Reputation: 256
I am doing a simple n-body simulation on CUDA, which then I am trying to visualize with OpenGL.
After I have initialitzed my particle data on the CPU, allocated the respective memory and transfered that data on the GPU, the program has to enter the following cycle:
1) Compute the forces on each particle (CUDA part)
2) update particle positions (CUDA part)
3) display the particles for this time step (OpenGL part)
4) go back to 1)
The interface between CUDA and OpenGL I achieve with the following code:
GLuint dataBufferID;
particle_t* Particles_d;
particle_t* Particles_h;
cudaGraphicsResource *resources[1];
I allocate space on OpenGLs Array_Buffer and register the latter as a cudaGraphicsResource using the following code:
void createVBO()
{
// create buffer object
glGenBuffers(1, &dataBufferID);
glBindBuffer(GL_ARRAY_BUFFER, dataBufferID);
glBufferData(GL_ARRAY_BUFFER, bufferStride*N*sizeof(float), 0, GL_DYNAMIC_DRAW);
glBindBuffer(GL_ARRAY_BUFFER, 0);
checkCudaErrors(cudaGraphicsGLRegisterBuffer(resources, dataBufferID, cudaGraphicsMapFlagsNone));
}
Lastly, the program cycle that I described (steps 1 to 4) is realized by the following function update(int)
void update(int value)
{
// map OpenGL buffer object for writing from CUDA
float* dataPtr;
checkCudaErrors(cudaGraphicsMapResources(1, resources, 0));
size_t num_bytes;
//get a pointer to that buffer object for manipulation with cuda!

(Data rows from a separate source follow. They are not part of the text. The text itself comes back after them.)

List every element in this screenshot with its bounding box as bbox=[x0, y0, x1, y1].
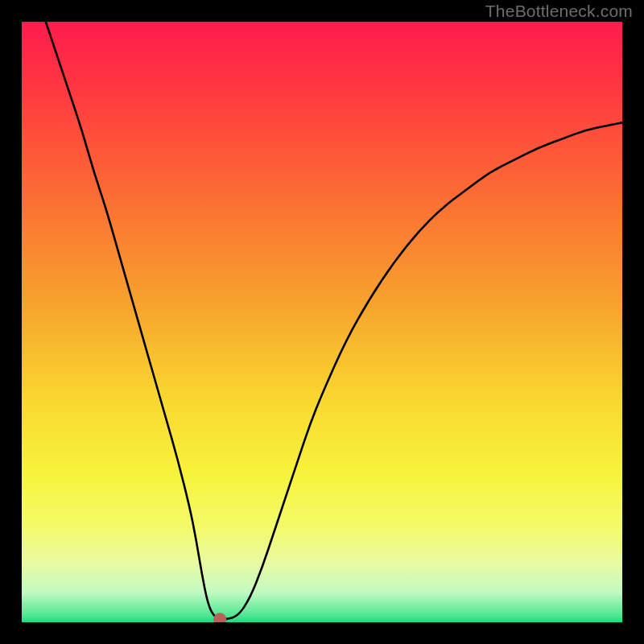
gradient-background bbox=[22, 22, 622, 622]
plot-svg bbox=[22, 22, 622, 622]
chart-frame: TheBottleneck.com bbox=[0, 0, 644, 644]
watermark-text: TheBottleneck.com bbox=[485, 2, 633, 21]
plot-area bbox=[22, 22, 622, 622]
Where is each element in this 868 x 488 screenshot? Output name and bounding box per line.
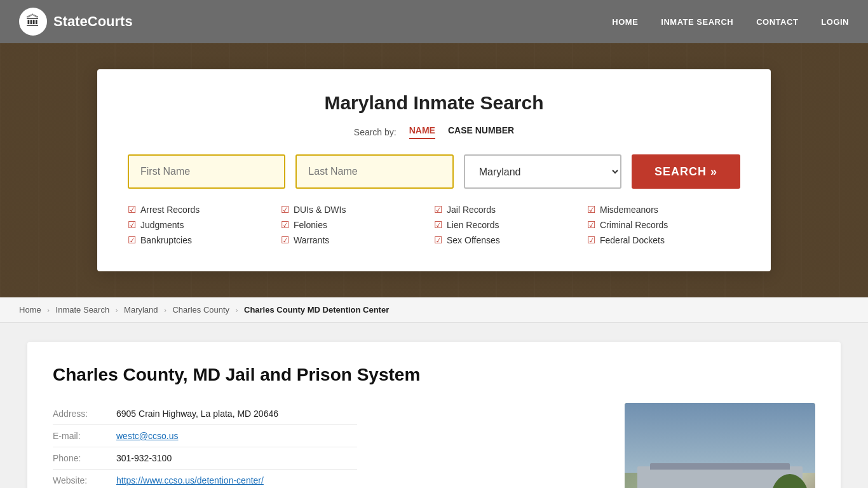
list-item: ☑ Misdemeanors <box>587 204 740 215</box>
content-card: Charles County, MD Jail and Prison Syste… <box>27 342 841 488</box>
search-by-label: Search by: <box>354 127 397 137</box>
content-row: Address: 6905 Crain Highway, La plata, M… <box>53 403 815 488</box>
nav-login[interactable]: LOGIN <box>821 17 849 27</box>
check-icon: ☑ <box>281 204 289 215</box>
check-icon: ☑ <box>434 204 442 215</box>
search-inputs-row: Maryland Alabama Alaska California Flori… <box>128 154 740 189</box>
list-item: ☑ Federal Dockets <box>587 234 740 246</box>
breadcrumb-charles-county[interactable]: Charles County <box>172 305 229 315</box>
breadcrumb-current: Charles County MD Detention Center <box>244 305 389 315</box>
sky-bg <box>625 403 815 473</box>
address-label: Address: <box>53 403 116 425</box>
building-roof <box>650 463 790 470</box>
table-row: Website: https://www.ccso.us/detention-c… <box>53 470 357 489</box>
phone-value: 301-932-3100 <box>116 447 357 470</box>
check-icon: ☑ <box>587 219 595 231</box>
check-icon: ☑ <box>281 234 289 246</box>
list-item: ☑ Jail Records <box>434 204 587 215</box>
site-logo[interactable]: 🏛 StateCourts <box>19 8 133 36</box>
navbar: 🏛 StateCourts HOME INMATE SEARCH CONTACT… <box>0 0 868 43</box>
breadcrumb-home[interactable]: Home <box>19 305 41 315</box>
check-icon: ☑ <box>434 234 442 246</box>
checklist-col-2: ☑ DUIs & DWIs ☑ Felonies ☑ Warrants <box>281 204 434 246</box>
table-row: E-mail: westc@ccso.us <box>53 425 357 447</box>
checklist-grid: ☑ Arrest Records ☑ Judgments ☑ Bankruptc… <box>128 204 740 246</box>
website-label: Website: <box>53 470 116 489</box>
email-label: E-mail: <box>53 425 116 447</box>
list-item: ☑ Criminal Records <box>587 219 740 231</box>
info-section: Address: 6905 Crain Highway, La plata, M… <box>53 403 606 488</box>
last-name-input[interactable] <box>295 154 453 189</box>
nav-home[interactable]: HOME <box>612 17 638 27</box>
breadcrumb-maryland[interactable]: Maryland <box>124 305 158 315</box>
first-name-input[interactable] <box>128 154 285 189</box>
check-icon: ☑ <box>587 204 595 215</box>
search-card: Maryland Inmate Search Search by: NAME C… <box>97 69 771 271</box>
check-icon: ☑ <box>281 219 289 231</box>
list-item: ☑ Warrants <box>281 234 434 246</box>
check-icon: ☑ <box>128 219 136 231</box>
table-row: Address: 6905 Crain Highway, La plata, M… <box>53 403 357 425</box>
check-icon: ☑ <box>434 219 442 231</box>
search-by-row: Search by: NAME CASE NUMBER <box>128 125 740 139</box>
check-icon: ☑ <box>128 204 136 215</box>
address-value: 6905 Crain Highway, La plata, MD 20646 <box>116 403 357 425</box>
checklist-col-1: ☑ Arrest Records ☑ Judgments ☑ Bankruptc… <box>128 204 281 246</box>
state-select[interactable]: Maryland Alabama Alaska California Flori… <box>464 154 621 189</box>
breadcrumb: Home › Inmate Search › Maryland › Charle… <box>0 297 868 323</box>
list-item: ☑ Bankruptcies <box>128 234 281 246</box>
phone-label: Phone: <box>53 447 116 470</box>
hero-section: COURTHOUSE Maryland Inmate Search Search… <box>0 43 868 297</box>
list-item: ☑ Felonies <box>281 219 434 231</box>
facility-title: Charles County, MD Jail and Prison Syste… <box>53 365 815 385</box>
tab-name[interactable]: NAME <box>409 125 435 139</box>
breadcrumb-sep: › <box>164 306 166 314</box>
list-item: ☑ Sex Offenses <box>434 234 587 246</box>
breadcrumb-sep: › <box>236 306 238 314</box>
nav-contact[interactable]: CONTACT <box>756 17 798 27</box>
nav-inmate-search[interactable]: INMATE SEARCH <box>661 17 733 27</box>
website-link[interactable]: https://www.ccso.us/detention-center/ <box>116 475 264 485</box>
logo-icon: 🏛 <box>19 8 47 36</box>
tab-case-number[interactable]: CASE NUMBER <box>448 125 514 139</box>
nav-links: HOME INMATE SEARCH CONTACT LOGIN <box>612 16 849 27</box>
email-link[interactable]: westc@ccso.us <box>116 431 178 441</box>
breadcrumb-inmate-search[interactable]: Inmate Search <box>56 305 110 315</box>
list-item: ☑ Judgments <box>128 219 281 231</box>
breadcrumb-sep: › <box>47 306 50 314</box>
check-icon: ☑ <box>128 234 136 246</box>
checklist-col-3: ☑ Jail Records ☑ Lien Records ☑ Sex Offe… <box>434 204 587 246</box>
list-item: ☑ DUIs & DWIs <box>281 204 434 215</box>
search-title: Maryland Inmate Search <box>128 92 740 114</box>
list-item: ☑ Arrest Records <box>128 204 281 215</box>
facility-image <box>625 403 815 488</box>
breadcrumb-sep: › <box>116 306 118 314</box>
logo-text: StateCourts <box>53 13 133 30</box>
info-table: Address: 6905 Crain Highway, La plata, M… <box>53 403 357 488</box>
main-content: Charles County, MD Jail and Prison Syste… <box>0 323 868 488</box>
checklist-col-4: ☑ Misdemeanors ☑ Criminal Records ☑ Fede… <box>587 204 740 246</box>
search-button[interactable]: SEARCH » <box>632 154 740 189</box>
table-row: Phone: 301-932-3100 <box>53 447 357 470</box>
list-item: ☑ Lien Records <box>434 219 587 231</box>
check-icon: ☑ <box>587 234 595 246</box>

checkCudaErrors(cudaGraphicsResourceGetMappedPointer((void **)&dataPtr, &num_bytes,resources[0]));
//fill the Graphics Resource with particle position Data!
launch_kernel<<<NUM_BLOCKS,NUM_THREADS>>>(Particles_d,dataPtr,1);
// unmap buffer object
checkCudaErrors(cudaGraphicsUnmapResources(1, resources, 0));
glutPostRedisplay();
glutTimerFunc(milisec,update,0);
}
I compile end I get the following errors :
CUDA error at src/main.cu:390 code=4(cudaErrorLaunchFailure) "cudaGraphicsMapResources(1, resources, 0)"
CUDA error at src/main.cu:392 code=4(cudaErrorLaunchFailure) "cudaGraphicsResourceGetMappedPointer((void **)&dataPtr, &num_bytes,resources[0])"
CUDA error at src/main.cu:397 code=4(cudaErrorLaunchFailure) "cudaGraphicsUnmapResources(1, resources, 0)"
Does anyone know what might be the reasons for that exception? Am I supposed to create the dataBuffer using createVBO() every time prior to the execution of update(int) ...?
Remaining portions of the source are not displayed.